12. External Access / API
All the collected data on the platform will be used for different purposes. Possible channels considered here are:
- SQL Access for direct analysis also by e.g. BI tools
- API access (REST request) as a service for websites or apps
- Notifications via SMS/email for end users or administrators
- File export for further processing or data delivery to other parties
13. User-Friendliness
The usability of the platform depends on the target audience. The main issue here is how easy it is to create and manage objects (such as users, data stores, tables, transformations, reports, etc.) on the platform. Often, a trade-off must be made between the level of control a user gets and the level of simplicity. Here, we must distinguish between the functionality that the platform provides and the user-generated content on the platform. In most cases, user-generated content requires the use of code, since the entire subject of data engineering and analytics is inherently complex and requires a high level of expression.
14. Multi-user process
This category evaluates the support for user interactions and sharing of work and data. This aspect involves real-time updates of user actions, collaboration, sharing and role assignments, as well as a way to discuss and comment on the platform.
15. Platform documentation
A data platform is used to implement a high degree of custom complexity with a number of users over an extended period of time. This requires detailed documentation of the user-provided content. Here we consider how the platforms support this task. Documentation can always be prepared outside the platform, but this involves a risk of information discrepancies as external documentation quickly becomes outdated.
16. User documentation
Data platforms require a certain level of user skills. Proper documentation describing the platforms functionality is therefore necessary for professional use of the platform.
17. Security
Security for data platforms can be separated into security for storage, interaction (data in transport) and access control.
18. Costs
There are three major cost drivers for a data platform:
- Licenses
- Infrastructure (hardware)
- Staff
Today, most of the software stack can be implemented in high quality using open access software. However, licensed software usually requires less maintenance and low-level system.

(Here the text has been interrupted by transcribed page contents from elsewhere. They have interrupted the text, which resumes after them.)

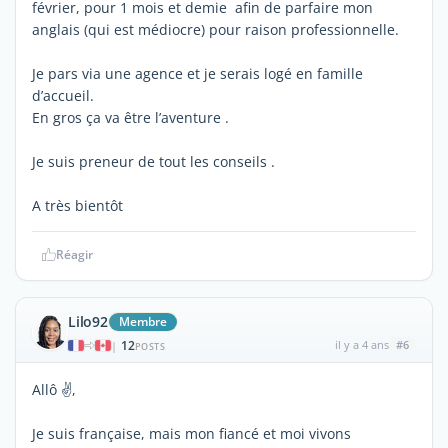
février, pour 1 mois et demie afin de parfaire mon
anglais (qui est médiocre) pour raison professionnelle.
Je pars via une agence et je serais logé en famille
d’accueil.
En gros ça va être l’aventure .
Je suis preneur de tout les conseils .
A très bientôt
Réagir
Lilo92
Membre
12
il y a 4 ans
#6
|
POSTS
Allô ✌️,
Je suis française, mais mon fiancé et moi vivons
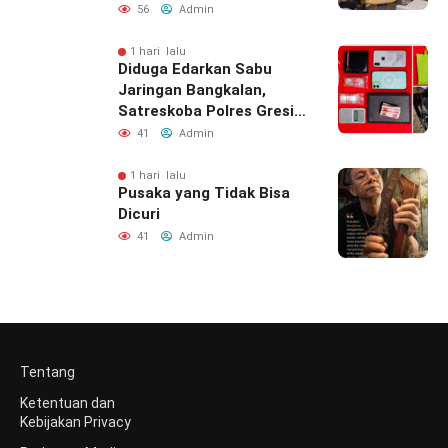
Bupati
56
Admin
1 hari lalu
Diduga Edarkan Sabu
Jaringan Bangkalan,
Satreskoba Polres Gresik
Tangkap Oknum
41
Admin
Outsourcing Dishub
Gresik
1 hari lalu
Pusaka yang Tidak Bisa
Dicuri
41
Admin
Tentang
Ketentuan dan
Kebijakan Privacy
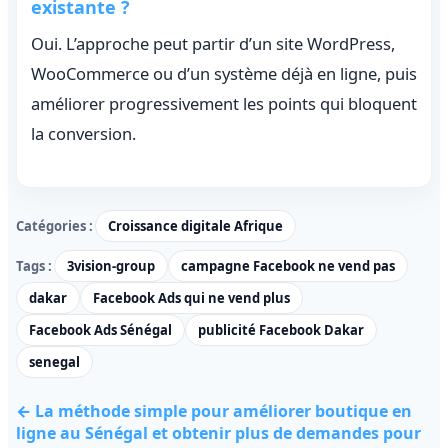
existante ?
Oui. L’approche peut partir d’un site WordPress,
WooCommerce ou d’un système déjà en ligne, puis
améliorer progressivement les points qui bloquent
la conversion.
Catégories :
Croissance digitale Afrique
Tags :
3vision-group
campagne Facebook ne vend pas
dakar
Facebook Ads qui ne vend plus
Facebook Ads Sénégal
publicité Facebook Dakar
senegal
← La méthode simple pour améliorer boutique en
ligne au Sénégal et obtenir plus de demandes pour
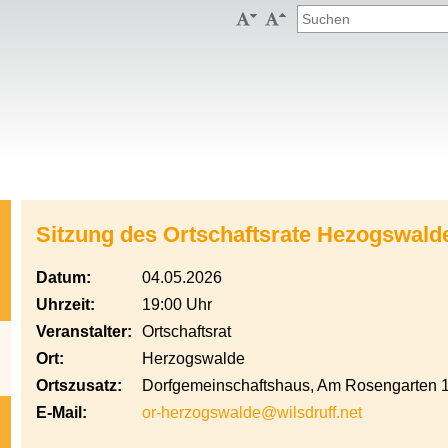


Sitzung des Ortschaftsrate Hezogswald
Datum:
04.05.2026
Uhrzeit:
19:00 Uhr
Veranstalter:
Ortschaftsrat
Ort:
Herzogswalde
Ortszusatz:
Dorfgemeinschaftshaus, Am Rosengarten 
E-Mail:
or-herzogswalde@wilsdruff.net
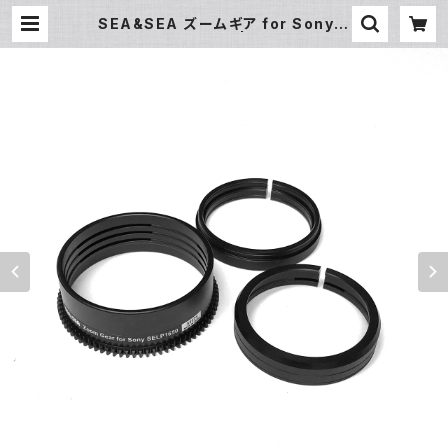
SEA&SEA ズームギア for Sony S
ELP1650 [31171] | フィッシュアイ
公式オンラインストア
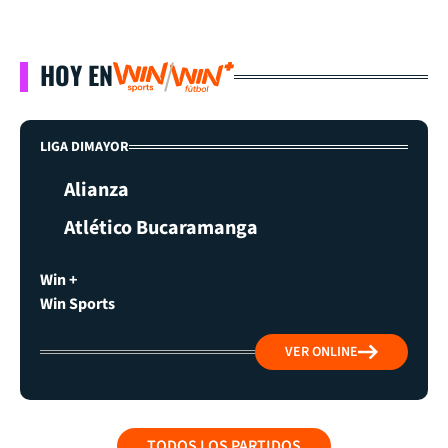
HOY EN
LIGA DIMAYOR
Alianza
Atlético Bucaramanga
Win +
Win Sports
VER ONLINE
TODOS LOS PARTIDOS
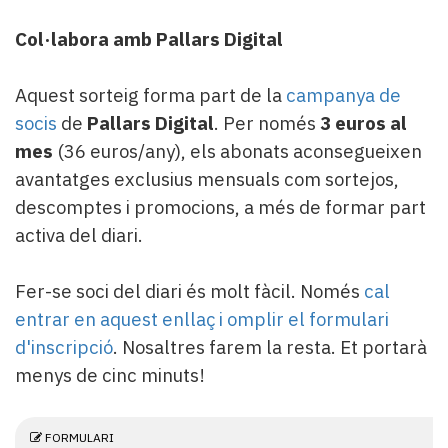
Col·labora amb Pallars Digital
Aquest sorteig forma part de la
campanya de
socis
de
Pallars Digital
. Per només
3 euros al
mes
(36 euros/any), els abonats aconsegueixen
avantatges exclusius mensuals com sortejos,
descomptes i promocions, a més de formar part
activa del diari.
Fer-se soci del diari és molt fàcil. Només
cal
entrar en aquest enllaç i omplir el formulari
d'inscripció
. Nosaltres farem la resta. Et portarà
menys de cinc minuts!
FORMULARI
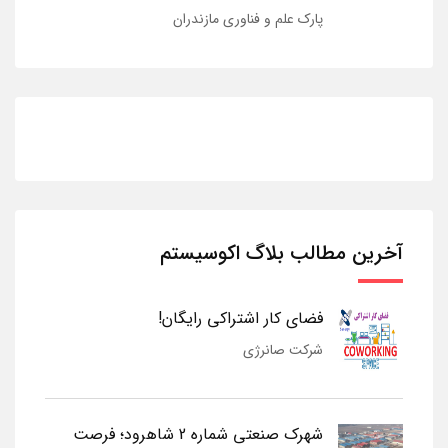
پارک علم و فناوری مازندران
آخرین مطالب بلاگ اکوسیستم
فضای کار اشتراکی رایگان!
شرکت صانرژی
شهرک صنعتی شماره 2 شاهرود؛ فرصت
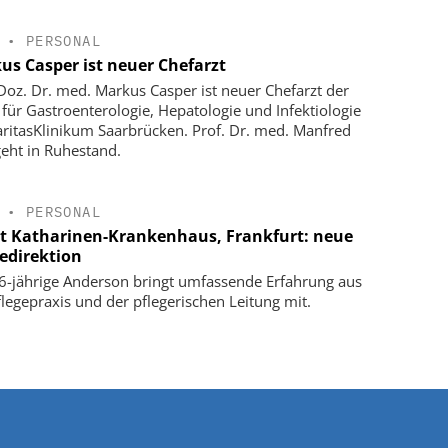
•
PERSONAL
us Casper ist neuer Chefarzt
-Doz. Dr. med. Markus Casper ist neuer Chefarzt der
k für Gastroenterologie, Hepatologie und Infektiologie
ritasKlinikum Saarbrücken. Prof. Dr. med. Manfred
geht in Ruhestand.
•
PERSONAL
t Katharinen-Krankenhaus, Frankfurt: neue
gedirektion
6-jährige Anderson bringt umfassende Erfahrung aus
flegepraxis und der pflegerischen Leitung mit.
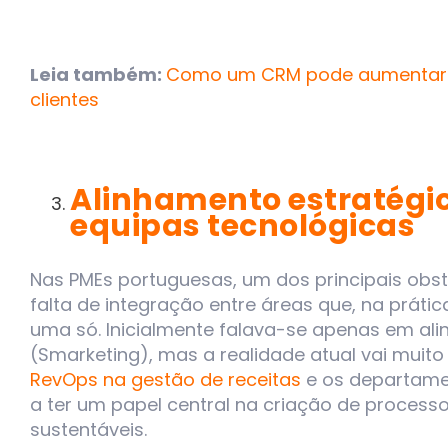
Leia também:
Como um CRM pode aumentar a 
clientes
Alinhamento estratégi
equipas tecnológicas
Nas PMEs portuguesas, um dos principais obs
falta de integração entre áreas que, na práti
uma só. Inicialmente falava-se apenas em ali
(Smarketing), mas a realidade atual vai muito
RevOps na gestão de receitas
e os departame
a ter um papel central na criação de process
sustentáveis.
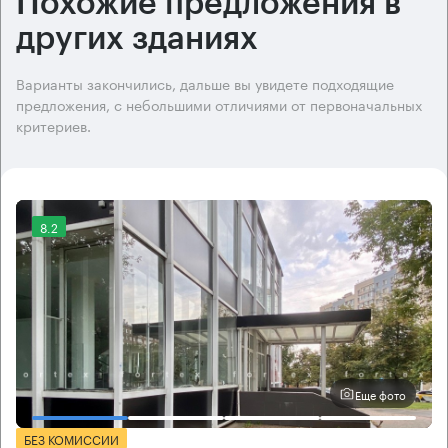
Похожие предложения в
других зданиях
Варианты закончились, дальше вы увидете подходящие
предложения, с небольшими отличиями от первоначальных
критериев.
8.2
Еще фото
БЕЗ КОМИССИИ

Hardware can be used by cloud providers on a pay-per-use basis. The same applies to storage infrastructure. To estimate your hardware costs, you need to consider an infrastructure that covers the following components:
- Database
- Data transformations
- Analysis
- Data Science
- Automation
- Monitoring
- Content storage
While the database is usually the largest component of a data platform, it is far from the only one.
Conclusion
The list, developed by Medium, of 18 criteria provides a basic starting point for evaluating data platforms in terms of their uniqueness as long-term manageable data platforms. These criteria are primarily relevant to organizations that aim to collect longer data histories for more comprehensive statistics and forecasts.